40 Days of Rewind: Joy Division – Closer (1980)


Closer is the sophomore effort from Joy Division. Widely known for the fact it was released following the death of lead singer Ian Curtis, the musical aspect of this album often goes unmentioned. Therefore I am attempting to concentrate solely on the musical aspect of this album in this review, and explain why it is one of the most important pieces of music ever made.

This album sees Joy division maintain their sound with tracks like ‘Isolation’, ‘Passover’, ‘A Means to an End’ and ‘Colony’. All of which present to the listener what they expect with a Joy Division album, a fast paced, catchy instrumental and the infamous baritone voice of Curtis . It is the later tracks like ‘Heart and Soul’ and ‘Decades’ which make this album so special. They point towards a more mature sound, a slower more ethereal one, which could have been achieved had Joy Division endured. Many perceive Closer as a requiem for Curtis’ life, I, however, would interpret this album as a microcosm for the potential of Joy Division.

‘Passover’ begins with a tight morris drum beat buoyed by a paradoxical use of soft, warm synths and harsh guitar. It isn’t until Curtis’ vocals interrupt that the distant and echoey guitar riff dominates the instrumental. The fluidity of Hook’s bassline very much drives the song and it perfectly compliments Curtis’ dejected and atmospheric dark tone. These combine to create a calm and melodic tune that seems to have a darkness lying near the surface.

‘A Means to an End’ presents Morris, Hook and Sumner combining forces to produce an eerie textural atmosphere straight off the bat, which once introduced to the ever crooning lyrics of Curtis, amalgamate to produce what is arguably the most complete Joy division song. Off beat, almost random guitar tunes interject at places that shouldn’t work, but they manage to contribute to this ‘boiling over’ aspect that is present in most Joy Division songs. Curtis’s repetition of the line ‘I put my trust in you’ brings a human aspect to the song, almost pleading with the listener.

‘Heart and Soul’ is the perfect example Joy Division’s journey towards what they potentially could have produced in the future. A slowed down more sombre melody which upholds the same tidy drum beats and smooth bass, but introduces a more subdued approach to the guitar and vocals. The introduction to this song displays the comprehensive layering of textural synths to create a melancholic ballad atmosphere whilst maintaining the ethereal sound. This is very much due to the production from Martin Hannett. Repetition of the lyric “Heart and soul, one will burn” lead into the last minute of the track, where a despairing collation of synths and guitar riffs create a sense of despondency and anguish as the music slowly fades out.
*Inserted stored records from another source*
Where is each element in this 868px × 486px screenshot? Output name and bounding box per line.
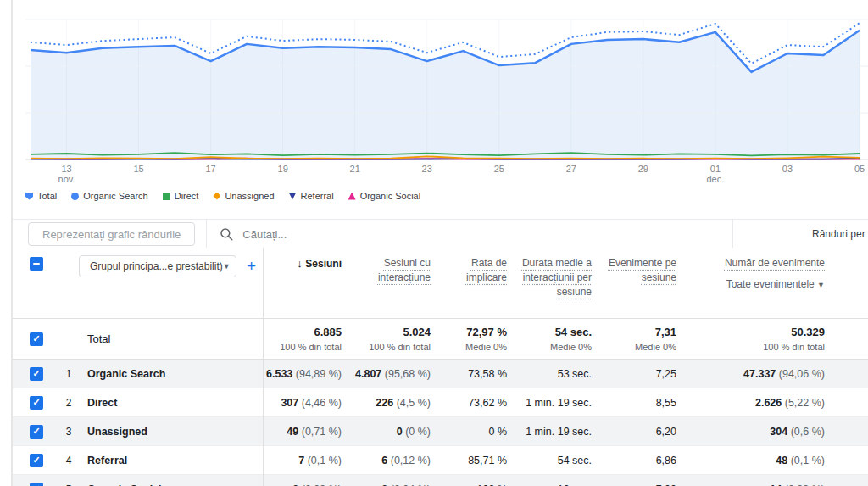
row-checkbox[interactable]: ✓ <box>30 367 43 381</box>
legend-square-icon <box>163 193 170 200</box>
traffic-chart-svg: 13nov.151719212325272901dec.0305 <box>0 0 868 185</box>
legend-item: Direct <box>163 191 199 201</box>
legend-triangle-down-icon <box>289 193 297 200</box>
metric-cell: 1 min. 19 sec. <box>509 397 593 409</box>
channel-name: Direct <box>87 397 263 409</box>
dimension-dropdown-label: Grupul principa...e prestabilit) <box>90 260 223 272</box>
channel-name: Organic Social <box>87 483 263 486</box>
dimension-dropdown[interactable]: Grupul principa...e prestabilit) ▼ <box>79 255 236 277</box>
metric-cell: 307 (4,46 %) <box>263 397 343 409</box>
channels-table: Grupul principa...e prestabilit) ▼ + ↓ S… <box>13 248 868 486</box>
svg-text:19: 19 <box>278 164 288 174</box>
metric-cell: 2 (0,03 %) <box>263 483 343 486</box>
add-dimension-button[interactable]: + <box>247 256 256 277</box>
svg-text:17: 17 <box>205 164 215 174</box>
column-divider <box>263 248 264 486</box>
total-cell: 6.885100 % din total <box>263 326 343 352</box>
column-header-label: Număr de evenimente <box>725 257 825 269</box>
column-header-4[interactable]: Evenimente pe sesiune <box>593 256 678 299</box>
legend-triangle-up-icon <box>348 193 356 200</box>
legend-item: Total <box>25 191 57 201</box>
row-number: 1 <box>50 368 87 380</box>
column-header-1[interactable]: Sesiuni cu interacțiune <box>343 256 432 299</box>
chart-legend: TotalOrganic SearchDirectUnassignedRefer… <box>25 189 420 203</box>
metric-cell: 7,00 <box>593 483 678 486</box>
metric-cell: 48 (0,1 %) <box>678 455 826 466</box>
legend-label: Total <box>37 191 57 201</box>
select-all-checkbox[interactable] <box>30 257 43 271</box>
metric-cell: 6 (0,12 %) <box>343 455 432 466</box>
row-number: 4 <box>50 455 87 466</box>
legend-item: Organic Social <box>348 191 421 201</box>
legend-pentagon-icon <box>25 193 33 200</box>
column-header-0[interactable]: ↓ Sesiuni <box>263 256 343 299</box>
table-header: Grupul principa...e prestabilit) ▼ + ↓ S… <box>13 248 868 319</box>
total-row-cells: 6.885100 % din total5.024100 % din total… <box>263 326 826 352</box>
total-label: Total <box>87 332 263 345</box>
svg-text:21: 21 <box>350 164 360 174</box>
metric-cell: 73,58 % <box>432 368 509 380</box>
column-header-5[interactable]: Număr de evenimenteToate evenimentele ▼ <box>678 256 826 299</box>
metric-cell: 8,55 <box>593 397 678 409</box>
metric-cell: 14 (0,03 %) <box>678 483 826 486</box>
svg-text:27: 27 <box>566 164 576 174</box>
metric-cell: 10 sec. <box>509 483 593 486</box>
column-header-label: Sesiuni cu interacțiune <box>378 257 431 283</box>
svg-text:25: 25 <box>494 164 504 174</box>
toolbar-divider <box>732 220 733 249</box>
column-header-label: Sesiuni <box>305 258 342 270</box>
metric-cell: 6,86 <box>593 455 678 466</box>
svg-text:05: 05 <box>854 164 865 174</box>
channel-name: Referral <box>87 455 263 466</box>
total-cell: 7,31Medie 0% <box>593 326 678 352</box>
total-cell: 5.024100 % din total <box>343 326 432 352</box>
total-cell: 72,97 %Medie 0% <box>432 326 509 352</box>
table-toolbar: Reprezentați grafic rândurile Căutați...… <box>13 219 868 249</box>
table-row: ✓3Unassigned49 (0,71 %)0 (0 %)0 %1 min. … <box>13 417 868 446</box>
metric-cell: 73,62 % <box>432 397 509 409</box>
metric-cell: 2 (0,04 %) <box>343 483 432 486</box>
svg-text:29: 29 <box>638 164 648 174</box>
search-input[interactable]: Căutați... <box>219 226 287 242</box>
legend-label: Referral <box>301 191 334 201</box>
total-row-checkbox[interactable]: ✓ <box>30 332 43 346</box>
row-checkbox[interactable]: ✓ <box>30 483 43 486</box>
table-row: ✓4Referral7 (0,1 %)6 (0,12 %)85,71 %54 s… <box>13 446 868 475</box>
svg-text:13: 13 <box>61 164 71 174</box>
metric-cell: 6.533 (94,89 %) <box>263 368 343 380</box>
column-header-3[interactable]: Durata medie a interacțiunii per sesiune <box>509 256 593 299</box>
metric-cell: 53 sec. <box>509 368 593 380</box>
column-header-label: Evenimente pe sesiune <box>609 257 676 283</box>
chevron-down-icon: ▼ <box>223 262 231 271</box>
legend-label: Unassigned <box>225 191 274 201</box>
metric-cell: 226 (4,5 %) <box>343 397 432 409</box>
table-body: ✓1Organic Search6.533 (94,89 %)4.807 (95… <box>13 360 868 486</box>
rows-per-page-label: Rânduri per p <box>812 220 868 249</box>
legend-circle-icon <box>71 193 79 200</box>
total-cell: 50.329100 % din total <box>678 326 826 352</box>
column-header-label: Durata medie a interacțiunii per sesiune <box>522 257 592 298</box>
event-filter-dropdown[interactable]: Toate evenimentele ▼ <box>678 277 825 293</box>
sort-desc-icon: ↓ <box>297 257 305 270</box>
svg-text:nov.: nov. <box>58 174 75 184</box>
metric-cell: 4.807 (95,68 %) <box>343 368 432 380</box>
row-checkbox[interactable]: ✓ <box>30 396 43 410</box>
channel-name: Unassigned <box>87 426 263 438</box>
total-row: ✓ Total 6.885100 % din total5.024100 % d… <box>13 319 868 360</box>
metric-cell: 47.337 (94,06 %) <box>678 368 826 380</box>
search-placeholder: Căutați... <box>242 228 287 241</box>
svg-text:23: 23 <box>422 164 432 174</box>
traffic-chart: 13nov.151719212325272901dec.0305 <box>0 0 868 185</box>
column-header-2[interactable]: Rata de implicare <box>432 256 509 299</box>
metric-cell: 6,20 <box>593 426 678 438</box>
toolbar-divider <box>206 220 207 249</box>
metric-cell: 49 (0,71 %) <box>263 426 343 438</box>
legend-diamond-icon <box>213 193 220 200</box>
column-header-label: Rata de implicare <box>466 257 507 283</box>
plot-rows-button[interactable]: Reprezentați grafic rândurile <box>28 222 195 246</box>
metric-cell: 100 % <box>432 483 509 486</box>
metric-headers: ↓ SesiuniSesiuni cu interacțiuneRata de … <box>263 256 826 299</box>
row-checkbox[interactable]: ✓ <box>30 425 43 439</box>
row-checkbox[interactable]: ✓ <box>30 454 43 467</box>
row-number: 5 <box>50 483 87 486</box>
‘The Eternal’ is the bleakest track to have been recorded by Joy Division. Once again the quick and plucked guitar and bass introductions of Unknown Pleasures are replaced with a much slower and more layered sound. It draws you in slowly, the music buoyed by the despairing vocals and intermittent piano chords. Curtis’ vocals grab you in a sort of claustrophobic constraint. The line “No words could explain, no actions determine, just watching the trees and the leaves as they fall” requires no explanation or description of its mortification, other than that it perfectly encapsulates the character of this album.

Closer is one of the most bleak and emotionally draining albums created, however, it should not be viewed as a monument to what Joy Division were, but as a signal to where they were going musically. It is for this reason that Closer provokes such emotion in its listeners. All musical aspects appeared to mature with this album, converging and intertwining, creating an inevitability to it. Curtis produces beautifully melancholic lyrics throughout the album, and is supported perfectly by Morris, Hook and Sumner who display a master-class in creating a despondent and almost wretched atmosphere. One of the most iconic and poignant albums ever made, Closer’s album art demonstrates the bleakness and simplicity of the album: a neo classical depiction of a funeral.

Closer was released on the 18th of July 1980, via Factory Records.